- **EXCERPTED DATA**
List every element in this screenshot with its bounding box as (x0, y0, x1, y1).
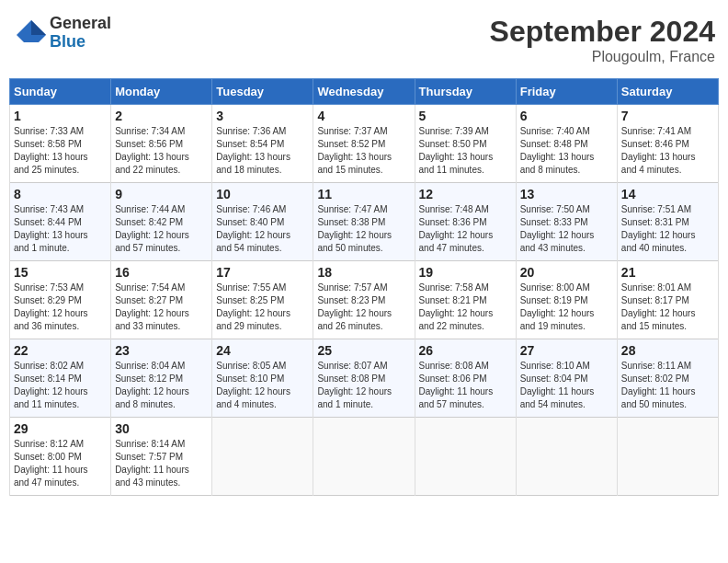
day-info: Sunrise: 7:46 AM Sunset: 8:40 PM Dayligh… (216, 203, 309, 255)
day-number: 2 (115, 109, 208, 123)
day-info: Sunrise: 7:51 AM Sunset: 8:31 PM Dayligh… (621, 203, 714, 255)
day-number: 13 (520, 187, 613, 201)
calendar-cell: 25Sunrise: 8:07 AM Sunset: 8:08 PM Dayli… (313, 339, 415, 418)
calendar-cell (313, 418, 415, 496)
day-info: Sunrise: 8:05 AM Sunset: 8:10 PM Dayligh… (216, 360, 309, 411)
week-row-1: 1Sunrise: 7:33 AM Sunset: 8:58 PM Daylig… (10, 105, 719, 183)
calendar-cell (617, 418, 718, 496)
day-number: 14 (621, 187, 714, 201)
day-number: 6 (520, 109, 613, 123)
week-row-3: 15Sunrise: 7:53 AM Sunset: 8:29 PM Dayli… (10, 261, 719, 339)
calendar-cell: 9Sunrise: 7:44 AM Sunset: 8:42 PM Daylig… (111, 183, 212, 261)
calendar-table: Sunday Monday Tuesday Wednesday Thursday… (9, 78, 719, 496)
day-number: 4 (317, 109, 410, 123)
day-info: Sunrise: 8:12 AM Sunset: 8:00 PM Dayligh… (14, 438, 107, 489)
day-info: Sunrise: 7:58 AM Sunset: 8:21 PM Dayligh… (419, 282, 512, 333)
day-info: Sunrise: 7:48 AM Sunset: 8:36 PM Dayligh… (419, 203, 512, 255)
day-number: 19 (419, 265, 512, 280)
day-info: Sunrise: 8:10 AM Sunset: 8:04 PM Dayligh… (520, 360, 613, 411)
col-thursday: Thursday (415, 79, 516, 105)
calendar-cell: 5Sunrise: 7:39 AM Sunset: 8:50 PM Daylig… (415, 105, 516, 183)
calendar-cell: 11Sunrise: 7:47 AM Sunset: 8:38 PM Dayli… (313, 183, 415, 261)
day-number: 30 (115, 421, 208, 436)
week-row-2: 8Sunrise: 7:43 AM Sunset: 8:44 PM Daylig… (10, 183, 719, 261)
logo: General Blue (13, 15, 111, 52)
day-info: Sunrise: 8:08 AM Sunset: 8:06 PM Dayligh… (419, 360, 512, 411)
day-info: Sunrise: 8:01 AM Sunset: 8:17 PM Dayligh… (621, 282, 714, 333)
calendar-cell: 7Sunrise: 7:41 AM Sunset: 8:46 PM Daylig… (617, 105, 718, 183)
day-number: 29 (14, 421, 107, 436)
day-number: 11 (317, 187, 410, 201)
calendar-cell: 1Sunrise: 7:33 AM Sunset: 8:58 PM Daylig… (10, 105, 111, 183)
calendar-cell: 21Sunrise: 8:01 AM Sunset: 8:17 PM Dayli… (617, 261, 718, 339)
day-info: Sunrise: 7:40 AM Sunset: 8:48 PM Dayligh… (520, 125, 613, 177)
calendar-cell: 14Sunrise: 7:51 AM Sunset: 8:31 PM Dayli… (617, 183, 718, 261)
calendar-cell: 28Sunrise: 8:11 AM Sunset: 8:02 PM Dayli… (617, 339, 718, 418)
day-info: Sunrise: 8:00 AM Sunset: 8:19 PM Dayligh… (520, 282, 613, 333)
calendar-cell: 16Sunrise: 7:54 AM Sunset: 8:27 PM Dayli… (111, 261, 212, 339)
logo-icon (13, 17, 46, 50)
day-info: Sunrise: 7:37 AM Sunset: 8:52 PM Dayligh… (317, 125, 410, 177)
day-number: 27 (520, 343, 613, 358)
day-number: 15 (14, 265, 107, 280)
day-number: 26 (419, 343, 512, 358)
day-number: 16 (115, 265, 208, 280)
calendar-cell: 22Sunrise: 8:02 AM Sunset: 8:14 PM Dayli… (10, 339, 111, 418)
day-number: 17 (216, 265, 309, 280)
calendar-cell: 20Sunrise: 8:00 AM Sunset: 8:19 PM Dayli… (516, 261, 617, 339)
day-info: Sunrise: 7:50 AM Sunset: 8:33 PM Dayligh… (520, 203, 613, 255)
col-tuesday: Tuesday (212, 79, 313, 105)
calendar-cell: 10Sunrise: 7:46 AM Sunset: 8:40 PM Dayli… (212, 183, 313, 261)
svg-marker-1 (31, 20, 46, 35)
calendar-cell: 23Sunrise: 8:04 AM Sunset: 8:12 PM Dayli… (111, 339, 212, 418)
day-number: 9 (115, 187, 208, 201)
day-number: 22 (14, 343, 107, 358)
col-wednesday: Wednesday (313, 79, 415, 105)
calendar-cell: 15Sunrise: 7:53 AM Sunset: 8:29 PM Dayli… (10, 261, 111, 339)
calendar-cell: 2Sunrise: 7:34 AM Sunset: 8:56 PM Daylig… (111, 105, 212, 183)
month-title: September 2024 (490, 15, 715, 49)
day-info: Sunrise: 7:44 AM Sunset: 8:42 PM Dayligh… (115, 203, 208, 255)
day-info: Sunrise: 8:11 AM Sunset: 8:02 PM Dayligh… (621, 360, 714, 411)
day-number: 3 (216, 109, 309, 123)
day-number: 20 (520, 265, 613, 280)
logo-general: General (50, 15, 111, 33)
day-number: 1 (14, 109, 107, 123)
day-info: Sunrise: 7:39 AM Sunset: 8:50 PM Dayligh… (419, 125, 512, 177)
calendar-cell (212, 418, 313, 496)
calendar-cell: 17Sunrise: 7:55 AM Sunset: 8:25 PM Dayli… (212, 261, 313, 339)
logo-blue: Blue (50, 33, 111, 52)
day-number: 7 (621, 109, 714, 123)
day-number: 28 (621, 343, 714, 358)
col-saturday: Saturday (617, 79, 718, 105)
day-number: 25 (317, 343, 410, 358)
day-info: Sunrise: 7:54 AM Sunset: 8:27 PM Dayligh… (115, 282, 208, 333)
calendar-cell: 12Sunrise: 7:48 AM Sunset: 8:36 PM Dayli… (415, 183, 516, 261)
calendar-cell: 24Sunrise: 8:05 AM Sunset: 8:10 PM Dayli… (212, 339, 313, 418)
col-friday: Friday (516, 79, 617, 105)
day-info: Sunrise: 8:14 AM Sunset: 7:57 PM Dayligh… (115, 438, 208, 489)
day-number: 10 (216, 187, 309, 201)
week-row-4: 22Sunrise: 8:02 AM Sunset: 8:14 PM Dayli… (10, 339, 719, 418)
calendar-cell: 8Sunrise: 7:43 AM Sunset: 8:44 PM Daylig… (10, 183, 111, 261)
day-info: Sunrise: 7:57 AM Sunset: 8:23 PM Dayligh… (317, 282, 410, 333)
day-number: 23 (115, 343, 208, 358)
day-info: Sunrise: 8:07 AM Sunset: 8:08 PM Dayligh… (317, 360, 410, 411)
calendar-cell (516, 418, 617, 496)
title-block: September 2024 Plougoulm, France (490, 15, 715, 65)
calendar-cell: 26Sunrise: 8:08 AM Sunset: 8:06 PM Dayli… (415, 339, 516, 418)
calendar-cell: 6Sunrise: 7:40 AM Sunset: 8:48 PM Daylig… (516, 105, 617, 183)
day-info: Sunrise: 8:02 AM Sunset: 8:14 PM Dayligh… (14, 360, 107, 411)
day-number: 18 (317, 265, 410, 280)
calendar-cell: 18Sunrise: 7:57 AM Sunset: 8:23 PM Dayli… (313, 261, 415, 339)
col-sunday: Sunday (10, 79, 111, 105)
day-info: Sunrise: 7:53 AM Sunset: 8:29 PM Dayligh… (14, 282, 107, 333)
day-info: Sunrise: 7:34 AM Sunset: 8:56 PM Dayligh… (115, 125, 208, 177)
calendar-cell: 19Sunrise: 7:58 AM Sunset: 8:21 PM Dayli… (415, 261, 516, 339)
calendar-cell: 4Sunrise: 7:37 AM Sunset: 8:52 PM Daylig… (313, 105, 415, 183)
day-number: 5 (419, 109, 512, 123)
day-info: Sunrise: 7:47 AM Sunset: 8:38 PM Dayligh… (317, 203, 410, 255)
day-info: Sunrise: 7:33 AM Sunset: 8:58 PM Dayligh… (14, 125, 107, 177)
day-number: 8 (14, 187, 107, 201)
day-number: 21 (621, 265, 714, 280)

- **AIM OF THE EXERCISE**
Scan the records above for the word "Blue". Copy each line that has it.

- **TASK OUTPUT**
logo: General Blue (13, 15, 111, 52)
logo-blue: Blue (50, 33, 111, 52)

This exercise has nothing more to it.